RUMMELSNUFF Interview 2008

RUMMELSNUFF oder Doomshantys zwischen Kraft und Eisen

Nachdem ich ja schon im BLACK 46 das Projekt RUMMELSNUFF vom Kraftsportler Roger Baptist (KEIN MITLEID, FREUNDE DER ITALIENISCHEN OPER, ATOMATIC NOIR) vorgestellt hatte, ist jetzt endlich das Debüt-Album „Halt durch!“ bei ZickZack erschienen. Sein hämmernder wie schunkliger Sound mit Texten über Matrosen, Bergmänner, Ringer und treue Hunde drängt geradezu zum polarisieren, was auf der Record-Release-Feier anläßlich der CD in Dresden aber gar nicht so der Fall war.

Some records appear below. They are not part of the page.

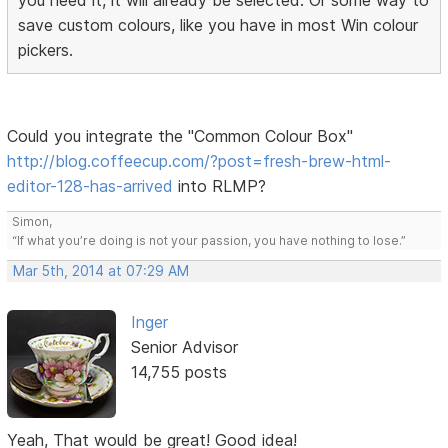
save custom colours, like you have in most Win colour
pickers.
Could you integrate the "Common Colour Box"
http://blog.coffeecup.com/?post=fresh-brew-html-
editor-128-has-arrived
into RLMP?
Simon,
“If what you’re doing is not your passion, you have nothing to lose.”
Mar 5th, 2014 at 07:29 AM
Inger
Senior Advisor
14,755 posts
Yeah, That would be great! Good idea!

Wo oben von der Bühne der Schweiß spritzte, tanzten unten Glatzköpfe, alternatives Gezottel und auffallend viele Frauen einträchtig zu den Beats und elektronischen Shanty-Hymen a la Hans Albers auf brachial. Selbst wenn die üblichen Sorgenfaltenträger wieder mal völkisches wittern und sich durch die „scheiß Kommunisten“-Rufe aus dem wogenden Mop bestätigt fühlen – RUMMELSNUFF ist eine Klasse für sich. Nach dem berauschenden Konzert nahm sich Roger Baptist kurz Zeit, mir schnell ein paar Fragen zu beantworten, um wenig später die unzähligen drängenden Autogrammjüngern zu befriedigen.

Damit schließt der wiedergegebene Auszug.